**Material provided:**
※ ※ ※
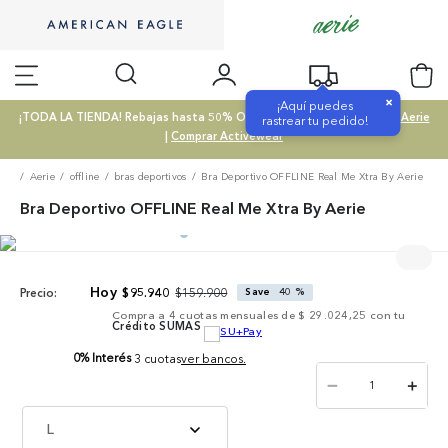
×
¡Aquí puedes
¡TODA LA TIENDA! Rebajas hasta 50% OFF |
Comprar SALE
|
Comprar Aerie
rastrear tu pedido!
|
Comprar Activewear
Aerie
offline
bras deportivos
Bra Deportivo OFFLINE Real Me Xtra By Aerie
Bra Deportivo OFFLINE Real Me Xtra By Aerie
$
159
.
900
$
95
.
940
Save
40 %
Precio:
Compra a
4
cuotas mensuales de
$ 29.024,25
con tu
Crédito SUMAS
0% Interés
3 cuotas
ver bancos.
－
＋
L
※ ※ ※
**Problem to solve:** Please report every line of the listing that contains the string "Comprar".

**Task output:**
Comprar SALE
Comprar Aerie
Comprar Activewear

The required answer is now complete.